🤖 AI Summary
Existing approaches to temporal relation extraction often rely on globally salient tokens or explicit temporal markers, limiting their ability to capture event-pair-specific implicit temporal cues. This work proposes a localized and interpretable modeling framework that leverages multi-head attention combined with event-pair-conditioned Top-K pooling to focus on the most relevant contextual tokens for each event pair. For the first time, this method enables the use of arbitrary implicit linguistic signals as evidence for temporal relations. The approach achieves competitive performance on standard benchmarks such as TimeBank-Dense and MATRES, while simultaneously generating human-interpretable evidence that aligns with the underlying temporal language cues.
📝 Abstract
Temporal Relation Extraction (TRE) requires identifying how two events or temporal expressions are related in time. Existing attention-based models often highlight globally salient tokens but overlook the pair-specific cues that actually determine the temporal relation.
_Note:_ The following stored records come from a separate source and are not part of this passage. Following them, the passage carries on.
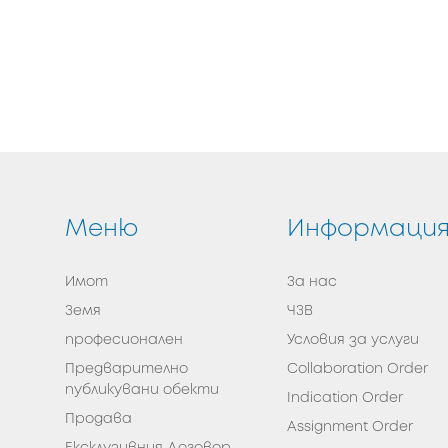
Меню
Информаци
Имот
За нас
Земя
ЧЗВ
професионален
Условия за услуги
Предварително
Collaboration Order
публикувани обекти
Indication Order
Продава
Assignment Order
Eксклузивния Договор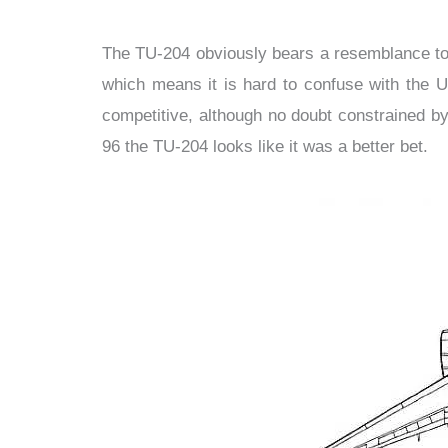
The TU-204 obviously bears a resemblance to th
which means it is hard to confuse with the 
competitive, although no doubt constrained by
96 the TU-204 looks like it was a better bet.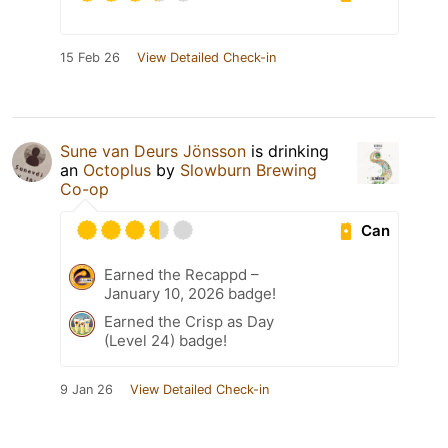
15 Feb 26
View Detailed Check-in
Sune van Deurs Jönsson
is drinking
an
Octoplus
by
Slowburn Brewing
Co-op
Can
Earned the Recappd –
January 10, 2026 badge!
Earned the Crisp as Day
(Level 24) badge!
9 Jan 26
View Detailed Check-in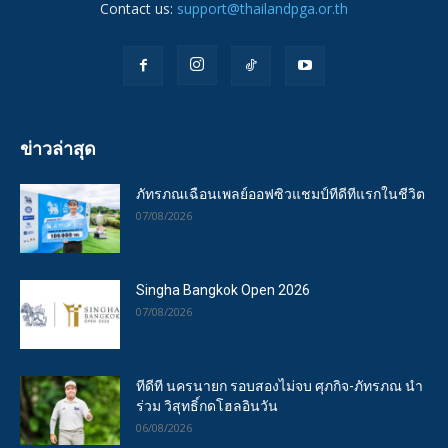
Contact us:
support@thailandpga.or.th
ข่าวล่าสุด
ภัทรภณเฉือนเพลย์ออฟซิวแชมป์ทีดีทีแรกในชีวิต
07/08/2026
Singha Bangkok Open 2026
07/08/2026
ทีดีที นครนายก รอบสองไม่จบ ศุภกิจ-ภัทรภณ นำ
ร่วม วิสุทธิ์กดโฮลอินวัน
06/08/2026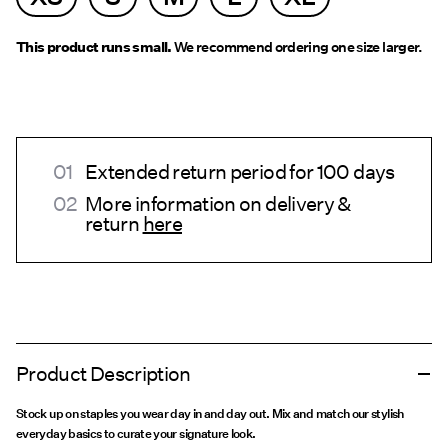
This product runs small.
We recommend ordering one size larger.
Extended return period for 100 days
More information on delivery &
return
here
Product Description
Stock up on staples you wear day in and day out. Mix and match our stylish
everyday basics to curate your signature look.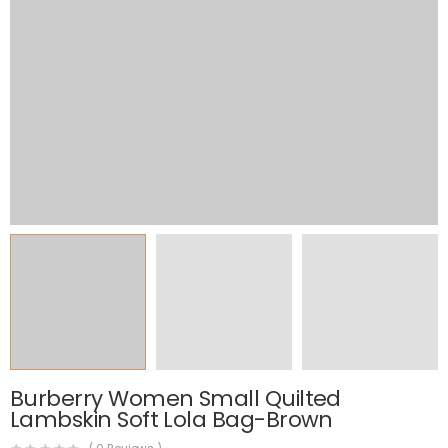
Burberry Women Small Quilted
Lambskin Soft Lola Bag-Brown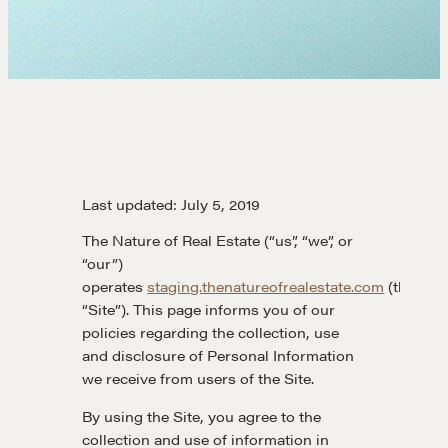
Last updated: July 5, 2019
The Nature of Real Estate (“us”, “we”, or
“our”)
operates
staging.thenatureofrealestate.com
(the
“Site”). This page informs you of our
policies regarding the collection, use
and disclosure of Personal Information
we receive from users of the Site.
By using the Site, you agree to the
collection and use of information in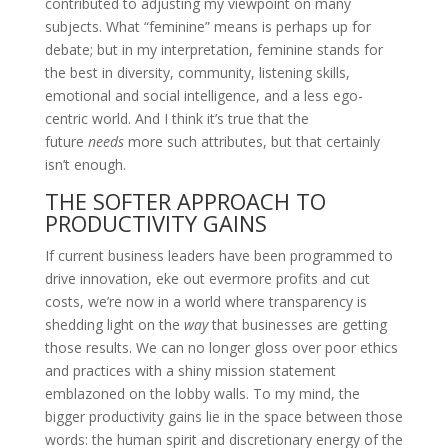
contributed to adjusting my viewpoint on many
subjects. What “feminine” means is perhaps up for
debate; but in my interpretation, feminine stands for
the best in diversity, community, listening skills,
emotional and social intelligence, and a less ego-
centric world. And I think it’s true that the
future
needs
more such attributes, but that certainly
isn’t enough.
THE SOFTER APPROACH TO
PRODUCTIVITY GAINS
If current business leaders have been programmed to
drive innovation, eke out evermore profits and cut
costs, we’re now in a world where transparency is
shedding light on the
way
that businesses are getting
those results. We can no longer gloss over poor ethics
and practices with a shiny mission statement
emblazoned on the lobby walls. To my mind, the
bigger productivity gains lie in the space between those
words: the human spirit and discretionary energy of the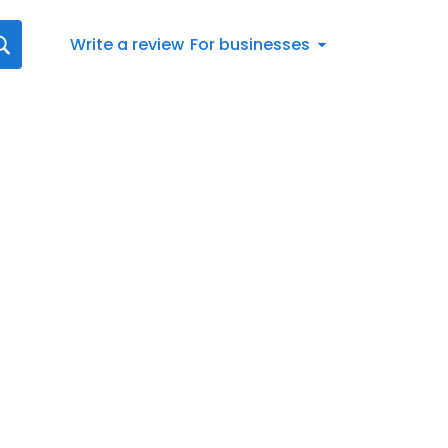
Write a review
For businesses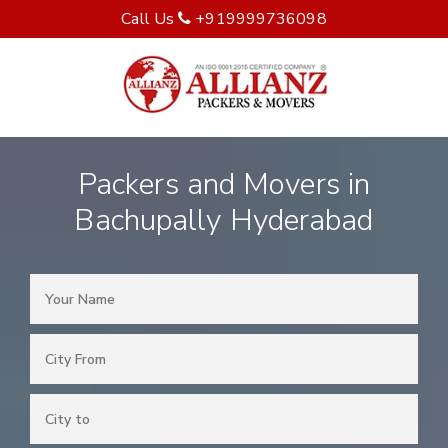
Call Us
+919999736098
Packers and Movers in
Bachupally Hyderabad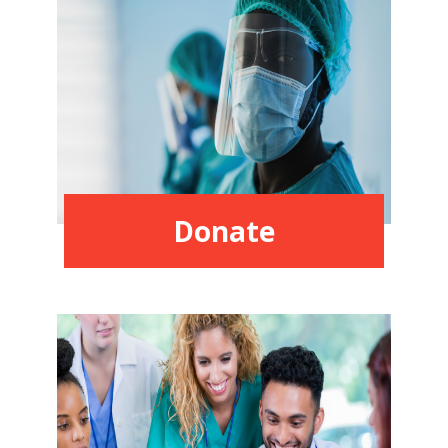
Donate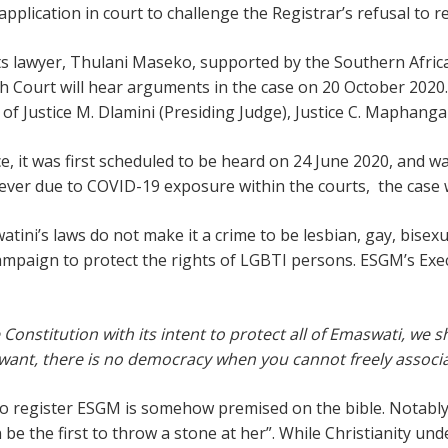
plication in court to challenge the Registrar’s refusal to r
 lawyer, Thulani Maseko, supported by the Southern Africa 
 Court will hear arguments in the case on 20 October 2020
 of Justice M. Dlamini (Presiding Judge), Justice C. Maphanga
 it was first scheduled to be heard on 24 June 2020, and w
wever due to COVID-19 exposure within the courts, the case
atini’s laws do not make it a crime to be lesbian, gay, bise
campaign to protect the rights of LGBTI persons. ESGM’s Exe
e Constitution with its intent to protect all of Emaswati, we
 want,
there is no democracy when you cannot freely associ
 register ESGM is somehow premised on the bible. Notably, th
be the first to throw a stone at her”. While Christianity un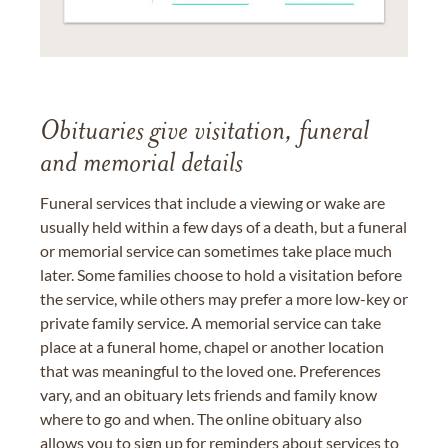
Obituaries give visitation, funeral
and memorial details
Funeral services that include a viewing or wake are
usually held within a few days of a death, but a funeral
or memorial service can sometimes take place much
later. Some families choose to hold a visitation before
the service, while others may prefer a more low-key or
private family service. A memorial service can take
place at a funeral home, chapel or another location
that was meaningful to the loved one. Preferences
vary, and an obituary lets friends and family know
where to go and when. The online obituary also
allows you to sign up for reminders about services to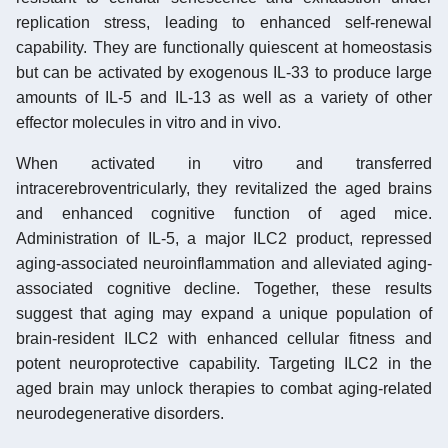
replication stress, leading to enhanced self-renewal
capability. They are functionally quiescent at homeostasis
but can be activated by exogenous IL-33 to produce large
amounts of IL-5 and IL-13 as well as a variety of other
effector molecules in vitro and in vivo.
When activated in vitro and transferred
intracerebroventricularly, they revitalized the aged brains
and enhanced cognitive function of aged mice.
Administration of IL-5, a major ILC2 product, repressed
aging-associated neuroinflammation and alleviated aging-
associated cognitive decline. Together, these results
suggest that aging may expand a unique population of
brain-resident ILC2 with enhanced cellular fitness and
potent neuroprotective capability. Targeting ILC2 in the
aged brain may unlock therapies to combat aging-related
neurodegenerative disorders.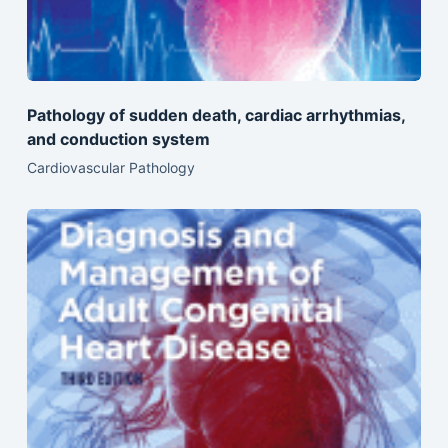
Pathology of sudden death, cardiac arrhythmias,
and conduction system
Cardiovascular Pathology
We propose WISTERIA (Weak Implicit Signal-based Temporal Relation Extraction with Attention), a framework that examines whether the top-K attention components conditioned on each event pair truly encode interpretable evidence for temporal classification. Unlike prior works assuming explicit markers such as before, after, or when, WISTERIA considers signals as any lexical, syntactic, or morphological element implicitly expressing temporal order. By combining multi-head attention with pair-conditioned top-K pooling, the model isolates the most informative contextual tokens for each pair. We conduct extensive experiments on TimeBank-Dense, MATRES, TDDMan, and TDDAuto, including linguistic analyses of top-K tokens. Results show that WISTERIA achieves competitive accuracy and reveals pair-level rationales aligned with temporal linguistic cues, offering a localized and interpretable view of temporal reasoning.